Prescription medicines must be reasonably accessible to everyone who needs them regardless of income, age, or where they live. The plan must also eliminate co-payments, deductibles, and other out-of-pocket expenses.
The plan must ensure superior drug choices, safe and effective prescription drug us, and the best value. A publicly accountable, non-partisan committee should oversee and evaluate the plan. Plus, our pharmacare plan must also be administered publicly and delivered publicly.
Lastly, the national pharmacare plan must apply equally, and follow Canadians, no matter in which territory or province they live.
Automation and Artificial Intelligence (AI)
Automation and AI have crept into almost every industry over the years.
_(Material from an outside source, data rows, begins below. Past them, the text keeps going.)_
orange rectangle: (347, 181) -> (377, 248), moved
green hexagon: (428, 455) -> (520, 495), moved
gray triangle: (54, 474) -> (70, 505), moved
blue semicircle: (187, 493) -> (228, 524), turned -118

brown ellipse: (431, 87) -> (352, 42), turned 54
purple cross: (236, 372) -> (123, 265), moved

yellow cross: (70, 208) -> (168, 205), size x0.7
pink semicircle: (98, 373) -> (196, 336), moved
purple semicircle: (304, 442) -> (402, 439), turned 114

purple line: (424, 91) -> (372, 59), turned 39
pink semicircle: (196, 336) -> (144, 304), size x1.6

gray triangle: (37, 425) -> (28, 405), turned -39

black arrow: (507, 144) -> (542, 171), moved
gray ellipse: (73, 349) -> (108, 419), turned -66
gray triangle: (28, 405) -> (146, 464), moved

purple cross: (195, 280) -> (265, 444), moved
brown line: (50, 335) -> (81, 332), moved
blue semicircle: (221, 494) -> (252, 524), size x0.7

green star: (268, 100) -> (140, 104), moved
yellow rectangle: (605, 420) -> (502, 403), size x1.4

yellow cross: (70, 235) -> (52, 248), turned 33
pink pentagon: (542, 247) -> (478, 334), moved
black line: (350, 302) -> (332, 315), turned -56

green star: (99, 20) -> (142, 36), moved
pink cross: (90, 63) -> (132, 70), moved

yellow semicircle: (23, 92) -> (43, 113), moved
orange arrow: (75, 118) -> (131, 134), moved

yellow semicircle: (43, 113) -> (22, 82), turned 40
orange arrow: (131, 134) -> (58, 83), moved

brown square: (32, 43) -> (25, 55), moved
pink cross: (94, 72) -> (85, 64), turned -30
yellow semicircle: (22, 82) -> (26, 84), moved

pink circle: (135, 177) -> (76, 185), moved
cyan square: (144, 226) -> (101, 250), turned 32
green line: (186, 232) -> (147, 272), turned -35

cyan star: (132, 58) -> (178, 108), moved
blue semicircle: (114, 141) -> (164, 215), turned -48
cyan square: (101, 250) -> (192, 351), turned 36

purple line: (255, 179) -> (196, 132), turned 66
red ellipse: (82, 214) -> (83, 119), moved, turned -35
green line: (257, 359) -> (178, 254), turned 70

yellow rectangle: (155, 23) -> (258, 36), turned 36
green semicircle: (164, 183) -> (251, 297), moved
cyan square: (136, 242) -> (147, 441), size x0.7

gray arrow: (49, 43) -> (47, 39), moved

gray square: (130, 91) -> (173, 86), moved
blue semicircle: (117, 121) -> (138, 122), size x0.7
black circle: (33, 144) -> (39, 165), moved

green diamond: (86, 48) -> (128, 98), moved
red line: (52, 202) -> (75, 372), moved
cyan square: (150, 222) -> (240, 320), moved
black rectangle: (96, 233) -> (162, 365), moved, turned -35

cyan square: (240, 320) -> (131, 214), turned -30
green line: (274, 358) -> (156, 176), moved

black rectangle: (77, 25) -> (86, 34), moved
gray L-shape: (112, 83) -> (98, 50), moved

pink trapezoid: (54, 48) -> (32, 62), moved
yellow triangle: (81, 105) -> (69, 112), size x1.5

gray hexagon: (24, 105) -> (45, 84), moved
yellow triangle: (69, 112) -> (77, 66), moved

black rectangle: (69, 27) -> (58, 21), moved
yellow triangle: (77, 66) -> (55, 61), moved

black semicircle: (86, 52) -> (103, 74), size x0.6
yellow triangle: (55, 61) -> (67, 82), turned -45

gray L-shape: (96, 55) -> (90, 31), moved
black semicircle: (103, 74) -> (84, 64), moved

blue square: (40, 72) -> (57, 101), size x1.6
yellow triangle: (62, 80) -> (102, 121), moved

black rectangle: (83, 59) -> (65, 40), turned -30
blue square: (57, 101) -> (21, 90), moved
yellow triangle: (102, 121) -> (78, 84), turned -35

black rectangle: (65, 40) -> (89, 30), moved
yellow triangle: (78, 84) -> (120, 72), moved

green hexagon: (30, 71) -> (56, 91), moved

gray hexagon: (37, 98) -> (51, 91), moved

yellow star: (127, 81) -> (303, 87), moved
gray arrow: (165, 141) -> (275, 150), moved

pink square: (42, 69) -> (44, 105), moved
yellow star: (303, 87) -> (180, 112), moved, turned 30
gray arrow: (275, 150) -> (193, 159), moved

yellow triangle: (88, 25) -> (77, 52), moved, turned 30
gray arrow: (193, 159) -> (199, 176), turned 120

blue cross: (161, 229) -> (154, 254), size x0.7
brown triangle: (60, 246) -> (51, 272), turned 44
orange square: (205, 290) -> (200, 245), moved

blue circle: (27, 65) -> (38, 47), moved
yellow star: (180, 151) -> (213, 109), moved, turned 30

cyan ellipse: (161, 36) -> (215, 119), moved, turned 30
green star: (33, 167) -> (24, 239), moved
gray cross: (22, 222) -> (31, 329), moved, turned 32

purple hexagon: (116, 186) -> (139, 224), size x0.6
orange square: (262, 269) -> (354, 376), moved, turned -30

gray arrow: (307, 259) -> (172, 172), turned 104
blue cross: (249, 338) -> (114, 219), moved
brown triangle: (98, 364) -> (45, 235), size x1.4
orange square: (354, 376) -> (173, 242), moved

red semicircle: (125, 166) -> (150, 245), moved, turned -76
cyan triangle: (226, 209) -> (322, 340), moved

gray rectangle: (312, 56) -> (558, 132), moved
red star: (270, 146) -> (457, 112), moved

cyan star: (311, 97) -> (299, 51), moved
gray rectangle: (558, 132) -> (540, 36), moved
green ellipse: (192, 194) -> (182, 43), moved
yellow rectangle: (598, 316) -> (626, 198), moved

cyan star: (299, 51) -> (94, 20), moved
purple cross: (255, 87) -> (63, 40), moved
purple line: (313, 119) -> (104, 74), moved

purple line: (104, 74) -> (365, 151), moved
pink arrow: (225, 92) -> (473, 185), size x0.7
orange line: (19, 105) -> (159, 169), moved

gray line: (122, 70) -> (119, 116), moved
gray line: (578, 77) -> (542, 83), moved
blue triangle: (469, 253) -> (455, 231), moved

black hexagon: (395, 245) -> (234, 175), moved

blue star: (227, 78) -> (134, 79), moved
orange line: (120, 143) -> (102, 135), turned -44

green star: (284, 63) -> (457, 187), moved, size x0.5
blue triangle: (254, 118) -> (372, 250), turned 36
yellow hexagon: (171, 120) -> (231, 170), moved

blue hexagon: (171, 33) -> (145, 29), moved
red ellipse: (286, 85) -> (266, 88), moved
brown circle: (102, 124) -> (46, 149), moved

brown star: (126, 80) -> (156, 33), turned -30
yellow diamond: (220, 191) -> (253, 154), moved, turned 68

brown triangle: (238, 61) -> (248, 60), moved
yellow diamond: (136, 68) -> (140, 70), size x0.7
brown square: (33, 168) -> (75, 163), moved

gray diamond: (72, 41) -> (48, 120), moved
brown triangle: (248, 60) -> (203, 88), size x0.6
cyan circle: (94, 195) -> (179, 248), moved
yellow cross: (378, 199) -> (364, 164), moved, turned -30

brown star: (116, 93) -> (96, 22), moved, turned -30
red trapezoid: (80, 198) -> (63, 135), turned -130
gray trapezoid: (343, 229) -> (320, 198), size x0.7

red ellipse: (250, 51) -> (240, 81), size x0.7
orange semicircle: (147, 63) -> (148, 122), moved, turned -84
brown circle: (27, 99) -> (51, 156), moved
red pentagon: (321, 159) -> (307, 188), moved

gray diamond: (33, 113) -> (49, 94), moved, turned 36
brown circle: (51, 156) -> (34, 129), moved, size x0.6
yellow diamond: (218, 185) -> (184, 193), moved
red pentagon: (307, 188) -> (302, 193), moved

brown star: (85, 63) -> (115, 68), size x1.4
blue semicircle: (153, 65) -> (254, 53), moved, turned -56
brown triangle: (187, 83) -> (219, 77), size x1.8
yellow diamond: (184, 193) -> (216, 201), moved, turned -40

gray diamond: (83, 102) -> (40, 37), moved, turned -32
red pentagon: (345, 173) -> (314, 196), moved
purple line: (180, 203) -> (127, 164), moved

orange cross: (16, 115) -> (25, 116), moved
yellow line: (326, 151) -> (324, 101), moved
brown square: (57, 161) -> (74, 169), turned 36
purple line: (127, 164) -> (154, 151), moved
From robotic health care aides to self-checkouts, manufacturing robots and more, the jobs of millions of people are on the line. And, what then?
UFCW wants to see a national strategy that involves ALL stakeholders – including workers, government, unions, and employers. If jobs disappear, what do people then do to earn a living? If robots replace tax-paying people, where does our government find that lost revenue? Without that revenue, our social programs and supports – from health care to education, infrastructure, and more – will have no funding. And, there will be no money in the consumers’ pockets to buy products and use services.
We need a comprehensive national strategy to educate, retrain, and provide apprenticeships for future job markets, and we need a plan that anticipates changes to come and protects workers and their families.
That strategy requires the creation of a national advisory committee on the impact of technology and automation on the Canadian workforce.
Over the day, representatives from UFCW Locals 175 & 633 had formal meetings with:
- Jagmeet Singh – Leader of the Federal NDP
- Gord Johns, NDP – MP Courtenay—Alberni
Critic for Small Business and Tourism & Critic for Veterans
- Marc Serré, Liberal – MP Nickel Belt
- Scott Duvall, NDP – MP Hamilton Mountain
Critic for Pensions & Critic for Federal Economic Development Agency for Southern Ontario
- Tracey Ramsey, NDP – MP Essex
Critic for International Trade & Deputy Critic for Labour
- Jean-Claude Poissant, Liberal – MP La Prairie
Parliamentary Secretary to the Minister of Agriculture and Agri Food
Other UFCW Canada representatives from across the country also took part in numerous other meetings throughout the day.